**Assignment**
Please repeat exactly the lines below from the one containing "Image resolution: width=1280, height=1673." down to the one containing "2022 (1026, 1323)", both included, and nothing else.

───── Entries supplied

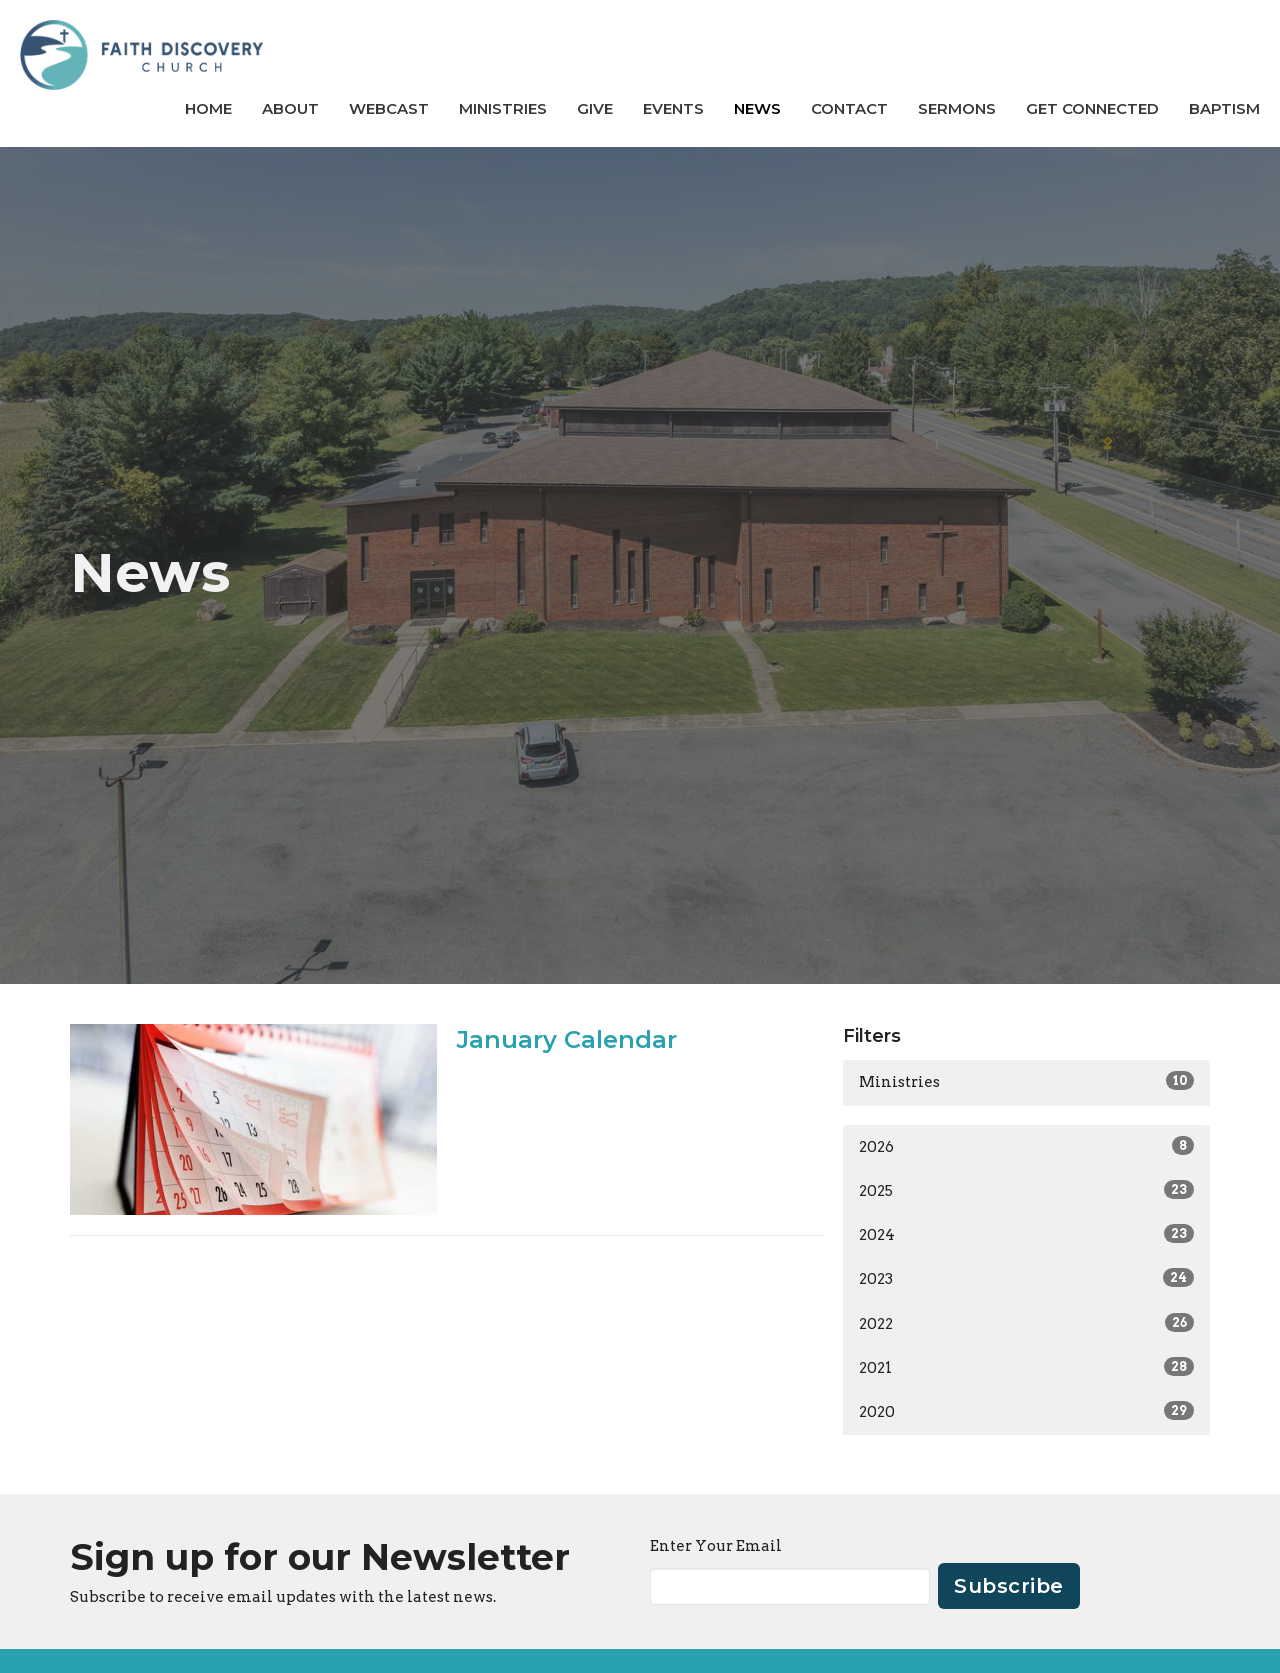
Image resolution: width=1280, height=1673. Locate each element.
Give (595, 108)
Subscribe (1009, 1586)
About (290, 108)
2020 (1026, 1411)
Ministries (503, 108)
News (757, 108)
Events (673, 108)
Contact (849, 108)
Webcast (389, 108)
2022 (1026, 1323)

──────────
───── Entries supplied

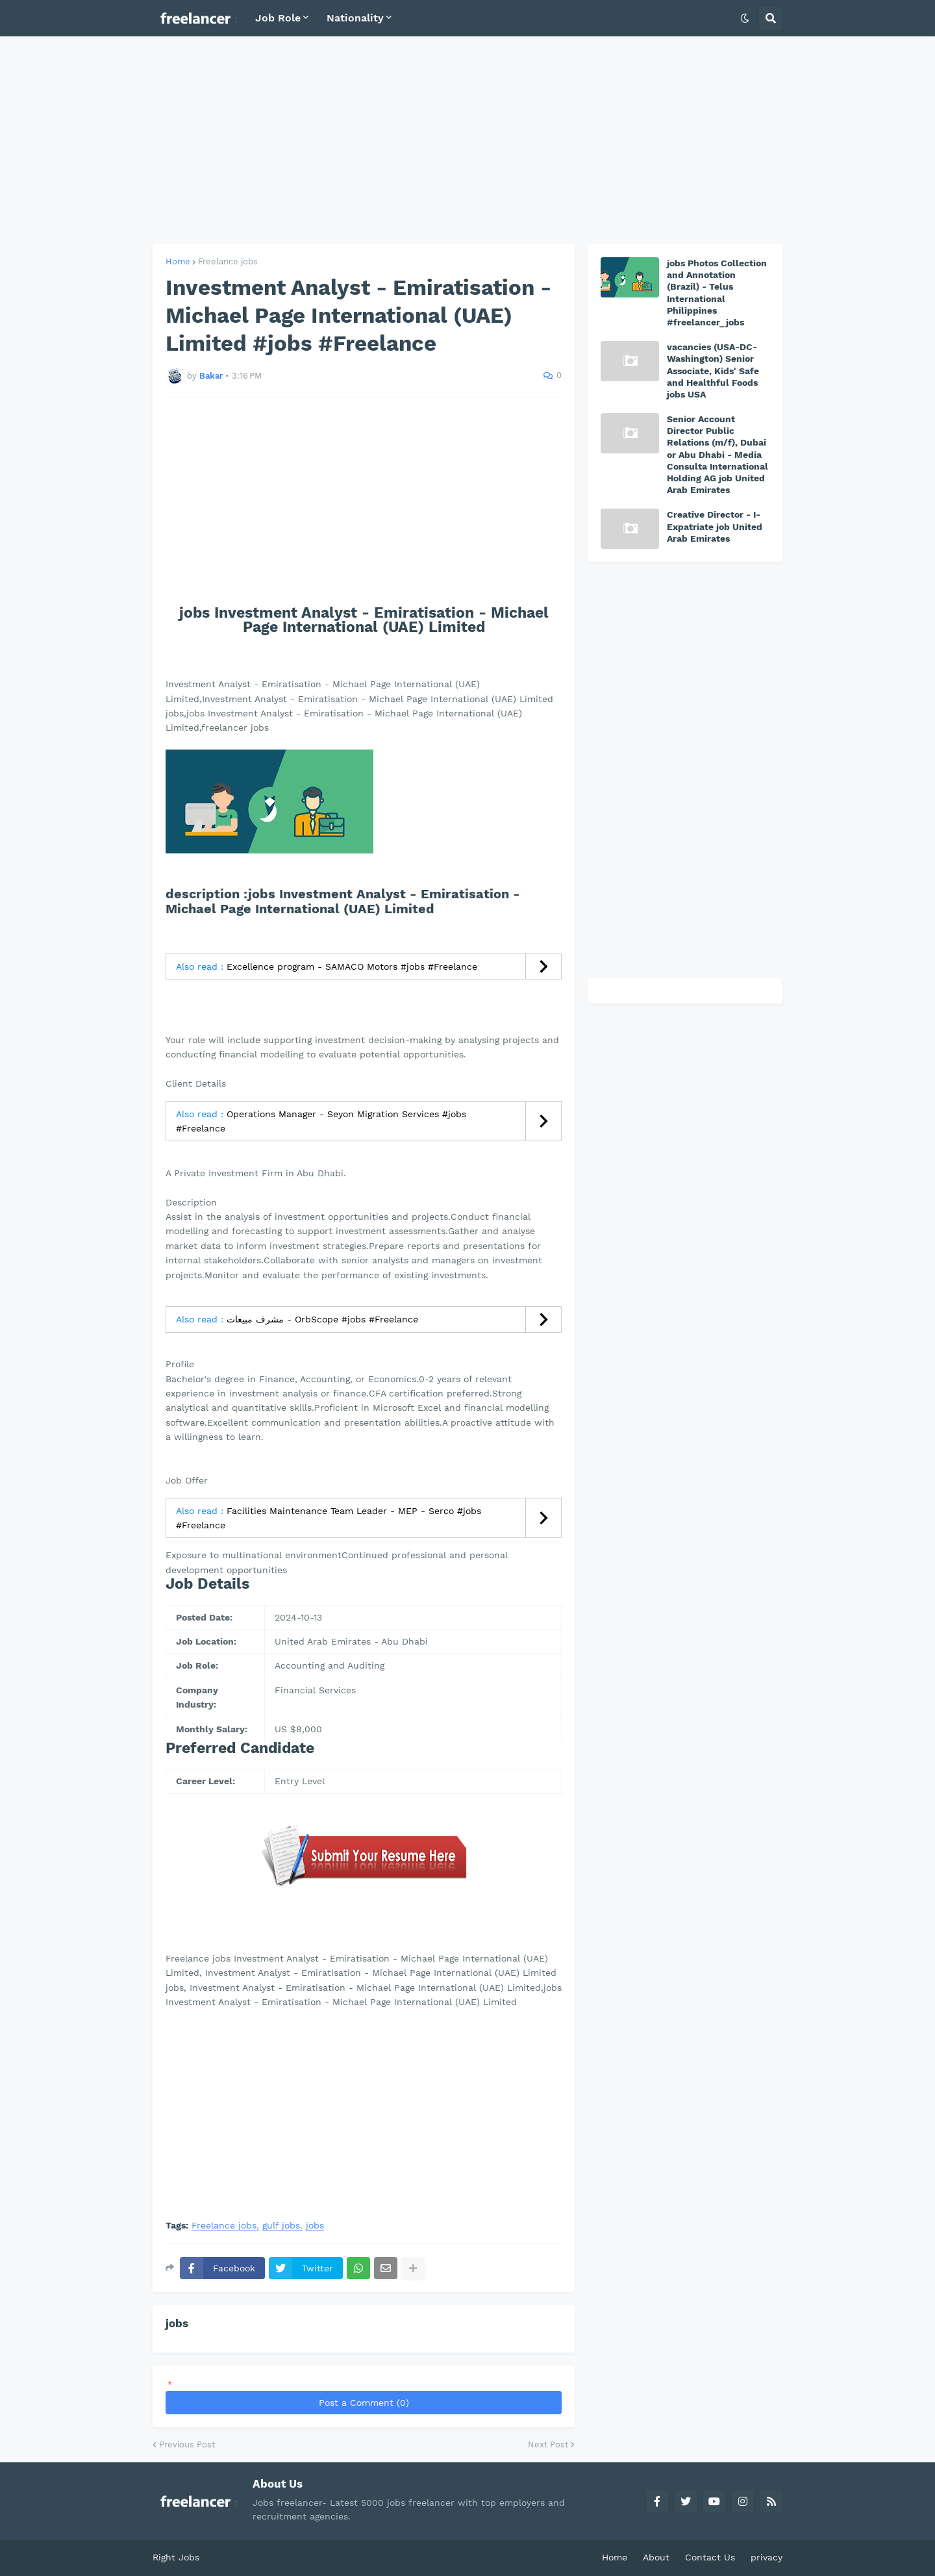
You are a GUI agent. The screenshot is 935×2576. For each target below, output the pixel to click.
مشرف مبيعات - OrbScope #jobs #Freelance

──────────

**Result for this exercise**
Image resolution: width=1280, height=1673. Locate each element.
Give (595, 108)
Subscribe (1009, 1586)
About (290, 108)
2020 (1026, 1411)
Ministries (503, 108)
News (757, 108)
Events (673, 108)
Contact (849, 108)
Webcast (389, 108)
2022 (1026, 1323)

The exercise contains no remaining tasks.